Task to complete - Begin with the line where "Категории (799, 35)" appears. Set down that line and the rest of the records below it exactly as given.

Given records -
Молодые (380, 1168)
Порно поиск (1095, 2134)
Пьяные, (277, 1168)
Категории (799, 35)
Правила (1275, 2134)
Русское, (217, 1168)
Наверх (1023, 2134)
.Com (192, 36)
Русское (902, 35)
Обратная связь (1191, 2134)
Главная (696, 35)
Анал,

Result -
Категории (799, 35)
Правила (1275, 2134)
Русское, (217, 1168)
Наверх (1023, 2134)
.Com (192, 36)
Русское (902, 35)
Обратная связь (1191, 2134)
Главная (696, 35)
Анал,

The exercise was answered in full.